What you will do |
Go through the records below and tally the lines that include "Language". Answer with the number only.

***

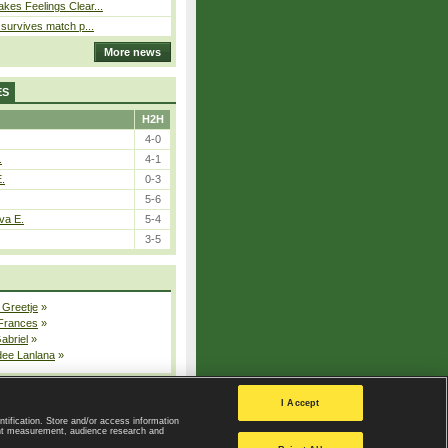
kes Feelings Clear...
e survives match p...
More news
ES
H2H
4-0
.
4-1
E.
0-3
5-6
va E.
5-4
3-5
 Greetje
»
 Frances
»
Gabriel
»
dee Lanlana
»
All injured players
I Accept
ntification. Store and/or access information
ent measurement, audience research and
Privacy Policy
|
Privacy settings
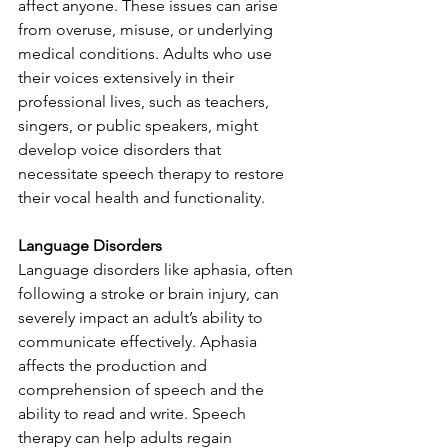
affect anyone. These issues can arise 
from overuse, misuse, or underlying 
medical conditions. Adults who use 
their voices extensively in their 
professional lives, such as teachers, 
singers, or public speakers, might 
develop voice disorders that 
necessitate speech therapy to restore 
their vocal health and functionality.
Language Disorders
Language disorders like aphasia, often 
following a stroke or brain injury, can 
severely impact an adult’s ability to 
communicate effectively. Aphasia 
affects the production and 
comprehension of speech and the 
ability to read and write. Speech 
therapy can help adults regain 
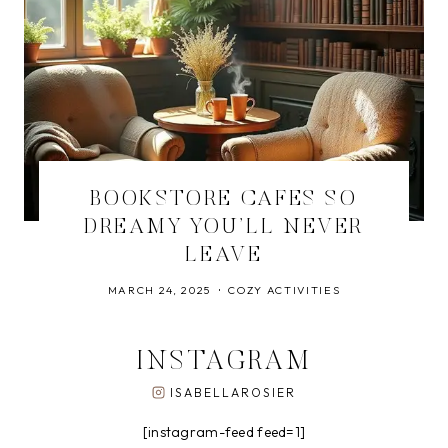
BOOKSTORE CAFES SO
DREAMY YOU’LL NEVER
LEAVE
MARCH 24, 2025
COZY ACTIVITIES
INSTAGRAM
ISABELLAROSIER
[instagram-feed feed=1]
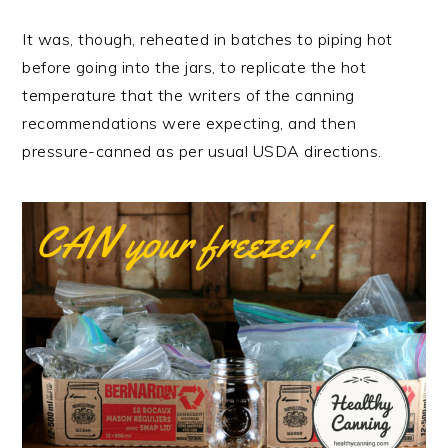
It was, though, reheated in batches to piping hot
before going into the jars, to replicate the hot
temperature that the writers of the canning
recommendations were expecting, and then
pressure-canned as per usual USDA directions.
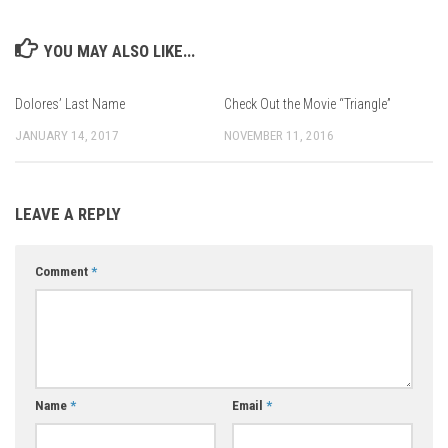
YOU MAY ALSO LIKE...
Dolores’ Last Name
Check Out the Movie “Triangle”
JANUARY 14, 2017
NOVEMBER 11, 2016
LEAVE A REPLY
Comment
*
Name
*
Email
*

***

Output of the task |
2